Refer to the previous problem. Based on your fitted line.

  1. Calculate the predicted sales prices for homes currently assessed at 155K, 220K, and 285K dollars.

Using the model created by the computer(intercept value = 37.4102, slope value = .8489x), We find several estimations: 155k = 168.9897 (thousands of dollars) 220k = 224.1682 (thousands of dollars) 285k = 279.3467 (thousands of dollars)

  1. Construct a 95% confidence interval for the slope. Explain what this model tells you in terms of the relationship between assessed value and sales price.

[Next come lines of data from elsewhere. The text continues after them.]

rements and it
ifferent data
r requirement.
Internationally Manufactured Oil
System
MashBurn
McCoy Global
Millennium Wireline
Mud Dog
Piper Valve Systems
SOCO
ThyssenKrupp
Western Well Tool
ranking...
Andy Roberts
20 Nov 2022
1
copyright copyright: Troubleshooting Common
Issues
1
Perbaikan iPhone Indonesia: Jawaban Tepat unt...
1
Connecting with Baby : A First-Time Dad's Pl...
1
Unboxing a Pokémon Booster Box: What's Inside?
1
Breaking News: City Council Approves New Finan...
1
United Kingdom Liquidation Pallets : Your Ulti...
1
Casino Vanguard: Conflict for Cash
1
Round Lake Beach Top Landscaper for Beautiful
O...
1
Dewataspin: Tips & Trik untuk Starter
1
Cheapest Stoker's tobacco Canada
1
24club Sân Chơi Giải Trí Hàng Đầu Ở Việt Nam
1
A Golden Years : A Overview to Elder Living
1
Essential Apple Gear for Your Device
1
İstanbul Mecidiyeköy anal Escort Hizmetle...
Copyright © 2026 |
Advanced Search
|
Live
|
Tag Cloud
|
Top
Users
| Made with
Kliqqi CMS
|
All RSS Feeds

b1 += t* * SEb1 Using the statistics calculated during the summary, we find a df =27, a SE of .1208, a mean value of .8489, and a t* value of 3.057

Thus, the interval is (.4796, 1.218) This model tells us that the price sold add increases by (slope) whenever the assessed value increases by 1.

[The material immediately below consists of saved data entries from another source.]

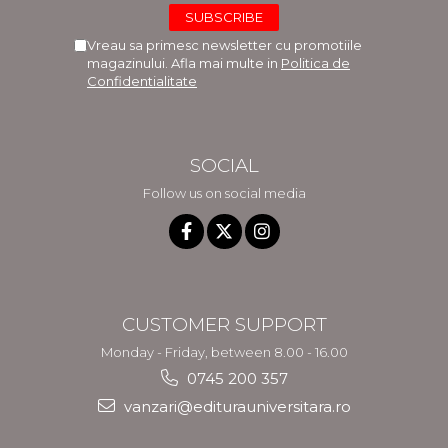
Vreau sa primesc newsletter cu promotiile
magazinului. Afla mai multe in
Politica de
Confidentialitate
SOCIAL
Follow us on social media
CUSTOMER SUPPORT
Monday - Friday, between 8.00 - 16.00
0745 200 357
vanzari@editurauniversitara.ro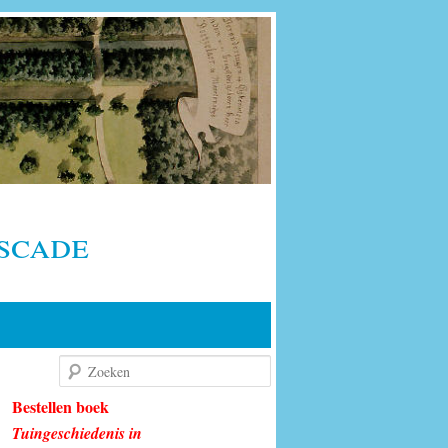
scade
Zoeken
Bestellen boek
Tuingeschiedenis in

  1. Based on your results, What is the sum of squared residuals for your model? What is the fraction of variation in sales price that is explained by the regression line?

The squared residuals value is .6334, which means to say 63.34 % of the variation in sales price can be explained by the linear relationship between sales price and assessed value.

  1. Consider the line \(y=x\). Compare the sum of squared residuals from this model to the model in part (c).

If we evaluate the line y=x, the sum of the squared residuals will be zero because y=x is a linear relationship.